There will be an old gutter between the two pallets. To reuse water I will connect the pipes under the top flower bed of the pallet. So the drained water from the pallet will run into the gutter. The gutter will grow trailing plants which grow in shallow soil, which are good for insects and look pretty.


In the corner there will be a raised bed with 3 layers made out of rubble, This raised bed will contain native spring bulbs and vegetables later in the summer. Raised beds made from stones and wood, this will create more space in the garden and provide a beetle/bug bank, hopefully moss and lichen will also cover the wood and stone, helping diversity and create new homes. The materials will be waste pallets and stones from a local builder.

An ice cream tub will be used as a wormery next to the raised bed to eliminate food waste, create compost to grow plants in. This saves the planet since it is instead of buying compost in bags of plastic. Worms help degrade waste into compost. The worms could be used for fishing and aerating the soil.
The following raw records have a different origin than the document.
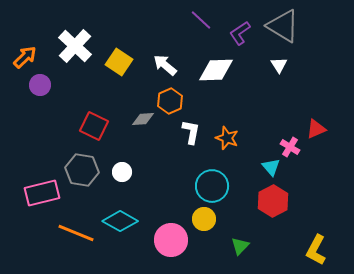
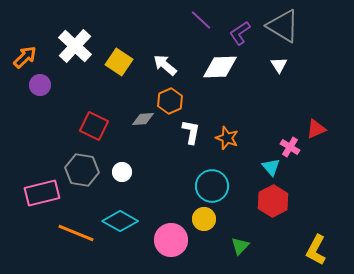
white diamond: moved 4 px right, 3 px up
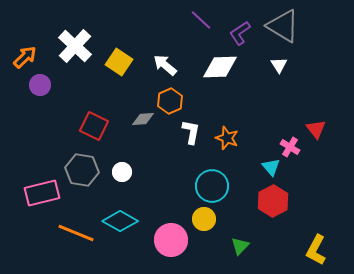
red triangle: rotated 45 degrees counterclockwise
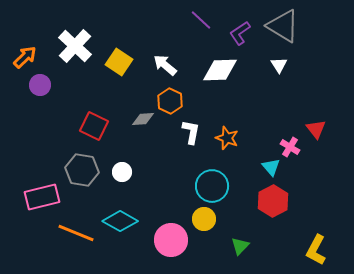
white diamond: moved 3 px down
orange hexagon: rotated 10 degrees counterclockwise
pink rectangle: moved 4 px down
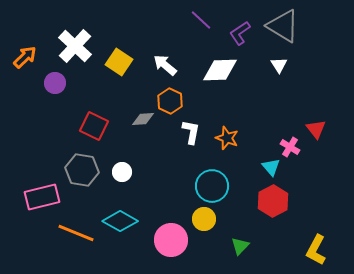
purple circle: moved 15 px right, 2 px up
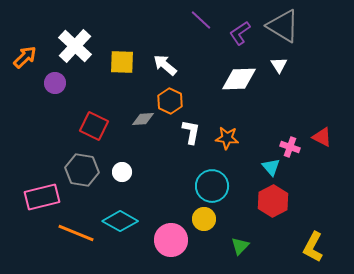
yellow square: moved 3 px right; rotated 32 degrees counterclockwise
white diamond: moved 19 px right, 9 px down
red triangle: moved 6 px right, 8 px down; rotated 25 degrees counterclockwise
orange star: rotated 15 degrees counterclockwise
pink cross: rotated 12 degrees counterclockwise
yellow L-shape: moved 3 px left, 3 px up
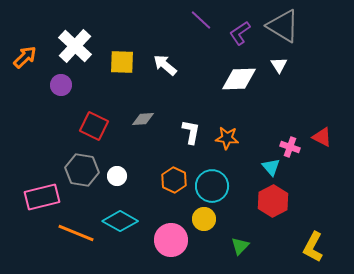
purple circle: moved 6 px right, 2 px down
orange hexagon: moved 4 px right, 79 px down
white circle: moved 5 px left, 4 px down
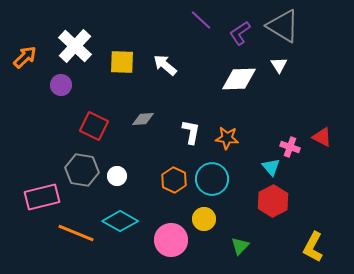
cyan circle: moved 7 px up
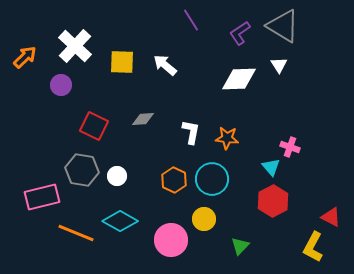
purple line: moved 10 px left; rotated 15 degrees clockwise
red triangle: moved 9 px right, 80 px down
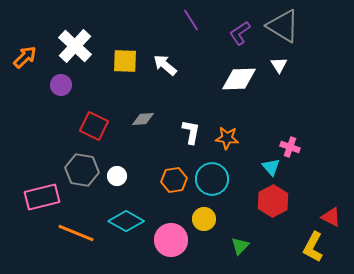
yellow square: moved 3 px right, 1 px up
orange hexagon: rotated 25 degrees clockwise
cyan diamond: moved 6 px right
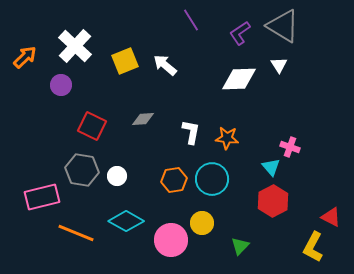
yellow square: rotated 24 degrees counterclockwise
red square: moved 2 px left
yellow circle: moved 2 px left, 4 px down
Bird feeders- will hang off the pallets to help the birds in the same way the plastic helps my plants. In winter they will provide food for wild birds. I would make my bird feeders out of plastic bottles. If I have nothing to do one day I would reuse a plastic bottle to make a bird feeder. I would also like to make bird feeders out of old drain pipes.
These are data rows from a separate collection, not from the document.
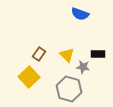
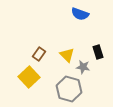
black rectangle: moved 2 px up; rotated 72 degrees clockwise
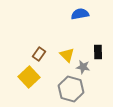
blue semicircle: rotated 150 degrees clockwise
black rectangle: rotated 16 degrees clockwise
gray hexagon: moved 2 px right
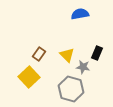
black rectangle: moved 1 px left, 1 px down; rotated 24 degrees clockwise
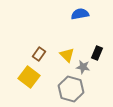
yellow square: rotated 10 degrees counterclockwise
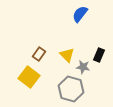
blue semicircle: rotated 42 degrees counterclockwise
black rectangle: moved 2 px right, 2 px down
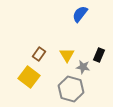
yellow triangle: rotated 14 degrees clockwise
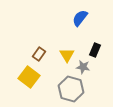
blue semicircle: moved 4 px down
black rectangle: moved 4 px left, 5 px up
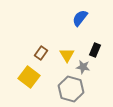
brown rectangle: moved 2 px right, 1 px up
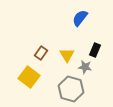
gray star: moved 2 px right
Veg - to help feed humans and save buying veg in plastic bags and save food miles. It would also provide homes for insects, although I am worried that the insects eat the veg before I eat it. Sometimes you can’t eat food in certain seasons so I will try to plant different seasonal food so I don’t starve at certain times of the year. The rocks around the veg patch will create homes food and shelter for small insects and their predators.
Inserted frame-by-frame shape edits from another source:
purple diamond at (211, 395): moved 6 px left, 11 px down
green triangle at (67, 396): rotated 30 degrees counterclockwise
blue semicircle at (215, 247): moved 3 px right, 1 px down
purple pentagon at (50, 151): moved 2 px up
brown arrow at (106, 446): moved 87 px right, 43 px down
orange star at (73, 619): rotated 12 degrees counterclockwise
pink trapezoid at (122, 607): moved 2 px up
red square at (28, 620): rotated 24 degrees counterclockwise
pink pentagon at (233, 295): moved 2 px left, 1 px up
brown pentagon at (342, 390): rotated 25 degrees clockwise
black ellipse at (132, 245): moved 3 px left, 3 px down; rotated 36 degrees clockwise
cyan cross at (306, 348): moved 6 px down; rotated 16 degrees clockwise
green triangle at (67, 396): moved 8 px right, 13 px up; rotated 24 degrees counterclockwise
Log piles- to provide a habitat for bugs and animals that might get cold in the winter like frogs, beetles or hibernating queen wasps or queen bumble bees. I will leave dead wood and dead plants over winter for insects, fungi, birds and mammals to live on and in.


Bird feeders


Log piles

In the soil there will be a little hole for a plastic sweet tup pond. The tub will contain stones, mud and water to make a water habitat for insects, bugs and a drinking area for birds and bees. This little pond would be a different habitat for attracting different plants and animals like frogs, newts, fish, mayflies, damsel fly’s, dragon flies.

There will be old mushroom and fruit trays germinating native tree seeds and sunflowers. The plan is to transplant the seedlings in the surrounding environment to help animals and birds. If we need to make a mini greenhouse. I will cover these tubs with clear plastic bags or old agricultural see through bale wrap. Native trees help wildlife and help clean the air. The plastic covers will help when very wet, cold or windy the plants will get shelter, this should also speed up germination. The old plastic will help me extend my food seasons. If I had space I would grow blueberries and black currants from cuttings which I would then move to roadside hedges.

Flower choices include:

Bluebells: to feed the bees, they are native, they would come back every year

Native Snowdrops: to make my garden pretty and feed the bees in the early Spring

Native daffodils: to make our garden pretty and feed the bees in the spring

Wild garlic: pretty when it flowers, animals, hens and humans can eat it. The bulbs make nice garlic and cheese scones

Poppies and cornflowers: this is insect friendly and seeds can be collected easily

Sunflowers: I will use the trays to germinate them and when they get a bit bigger I will keep one for the big raised bed and transplant the rest around the countryside. They will be good for insects, bumble and honey bees in the summer and provide winter food for wild birds. If the birds leave some seeds I will replant them next year.

Pupils created a wormery using an old plastic bottle. The wormery sits next to the raised bed and can be used to eliminate food waste, and create compost to grow plants in. This saves the planet since it eliminates the need to buy compost in bags of plastic. Worms help degrade waste into compost. The worms could be used for fishing and aerating the soil.